# Pathology Report Segmentation 
--------


### Introduction

The primary goal of this notebook is to break down pathology reports into sections and sub-sections. These consist of:

- Report header
- Specimens submitted
- Clinical diagnosis
- Pathological diagnosis
    - Synoptic infomation
    - Free-text
- Addendums



### Accessing This Jupyter Notebook on an MSK-MIND Machine from local machine: 

1) From MIND server, start Remote Jupyter Notebook:
      
       >> jupyter-lab --no-browser --port=8888
    
2) Listen to Forwarded Port on Local machine:
   
       >> ssh -N -f -L localhost:8080:localhost:8888 <USERNAME>@<MIND-SERVER-NAME>
    
3) Open local browser, notebook will be at localhost:8080

Note: If you are completely running this notebok from your local machine, you can disregard these steps.

### Import libraries

In [1]:
import sys  
sys.path.insert(0, '../segmentation')
sys.path.insert(0, '../annotations')
sys.path.insert(0, '../synoptic_classification')
sys.path.insert(0, '../')
import os
import pandas as pd
from darwin_pathology import DarwinDiscoveryPathology
from pathology_parse_surgical import ParseSurgicalPathology
from pathology_parse_molecular import ParseMolecularPathology
from pathology_parse_specimen_submitted import PathologyParseSpecSubmitted
from pathology_parsing_surgical_specimens import ParseSurgicalPathologySpecimens
from pathology_extract_accession import PathologyExtractAccession
from pathology_extract_dop import PathologyExtractDOP
from pathology_extract_dop_impact_wrapper import CombineAccessionDOPImpact
from pathology_impact_summary_dop_annotator import PathologyImpactDOPAnno
import constants_darwin_pathology as c_dar
from utils_pathology import set_debug_console

In [2]:
# Extend debug window
set_debug_console()

-----------------------
## Create MSK-IMPACT pathology annotation summary table

### Set Parameters

#### Parameters

In [2]:
run_path_clean = True
run_parse_surg = False
run_parse_dmp = False
run_parse_spec_sub = False
run_parse_path_dx = False
run_spec_sub_path_dx_combiner = False
run_spec_sub_path_dx_combiner = False

# TODO: Move the rest to annotation section
run_parse_accession = False
run_parse_dop = False
annotation_steps = False
run_CombineAccessionDOPImpact = False

#### Filenames
Filenames used for this demo are defined here: `clinical_data_mining/pathology_report_segmentation/constants_darwin_pathology.py`

-------
### Run Code for header segmentation

#### DarwinDiscoveryPathology


**Run initial cleaning of pathology table that comes directly from the DDP scrapper**
- Source file: `darwin_pathology.py`

- Input: Pathology report table from DDP (Typically `Darwin_Digital_Pathology_Reports.csv`)
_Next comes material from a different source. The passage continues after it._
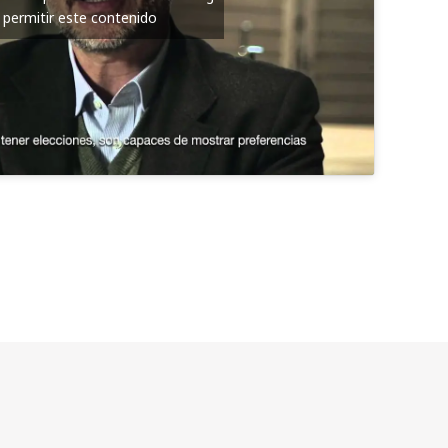
 permitir este contenido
- Output: Dataframe returned with basic cleanning done (Typically: `table_pathology_clean.csv`)

In [20]:
# Recreate cleaned pathology data
if run_path_clean:
    print('Running DarwinDiscoveryPathology...')
    obj_path = DarwinDiscoveryPathology(pathname=c_dar.pathname,
                                         fname='Darwin_Digital_Pathology_Reports.csv',  # Change name
                                         fname_out=c_dar.fname_darwin_path_clean)
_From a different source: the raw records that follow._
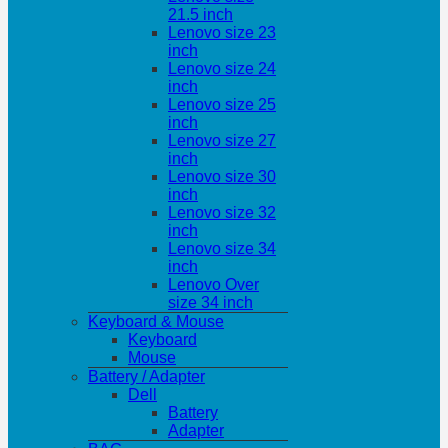
21.5 inch
Lenovo size 23
inch
Lenovo size 24
inch
Lenovo size 25
inch
Lenovo size 27
inch
Lenovo size 30
inch
Lenovo size 32
inch
Lenovo size 34
inch
Lenovo Over
size 34 inch
Keyboard & Mouse
Keyboard
Mouse
Battery / Adapter
Dell
Battery
Adapter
#### ParseSurgicalPathology
**Parse main sections of surgical pathology reports**
- Source file: `pathology_parse_surgical.py`
- Input: Clean pathology report table from `DarwinDiscoveryPathology` (Typically `table_pathology_clean.csv`)

- Output: Dataframe of surgical pathology reports (S-numbers) with main sections separated by column  (Typically: `table_pathology_surgical_notes_parsed.csv`)

In [22]:
# Using the cleaned pathology table, parse the main sections of the surgical pathology note
# surgical_pathology_parsing.py
if run_parse_surg:
    print('Running ParseSurgicalPathology...')
    obj_path_parse = ParseSurgicalPathology(pathname=c_dar.pathname,
                                            fname_path_clean=c_dar.fname_darwin_path_clean,
                                            fname_save=c_dar.fname_darwin_path_surgical)

#### ParseMolecularPathology
**Parse main sections of molecular pathology (MSK-IMPACT) reports**
- Source file: `pathology_parse_molecular.py`
- Input: Clean pathology report table from `DarwinDiscoveryPathology` (Typically `table_pathology_clean.csv`)

- Output: Dataframe of molecular pathology reports (M-numbers) with main sections separated by column  (Typically: `table_pathology_molecular_notes_parsed.csv`)

In [None]:
# Using the cleaned pathology table, parse the main sections of the molecular pathology note
if run_parse_dmp:
    print('Running ParseMolecularPathology...')
    obj_dmp = ParseMolecularPathology(pathname=c_dar.pathname,
                                       fname_path_clean=c_dar.fname_darwin_path_clean,
                                       fname_save=c_dar.fname_darwin_path_molecular)

#### PathologyParseSpecSubmitted
**Parses specimen submitted column into individual parts**
- Source file: `pathology_parse_specimen_submitted.py`
- Input: 
    - Clean pathology report table from `DarwinDiscoveryPathology` (Typically `table_pathology_clean.csv`)
    - Column name for specimens submitted
    - List of column names used as the index for the output (Typically only Patient ID and accession number is needed)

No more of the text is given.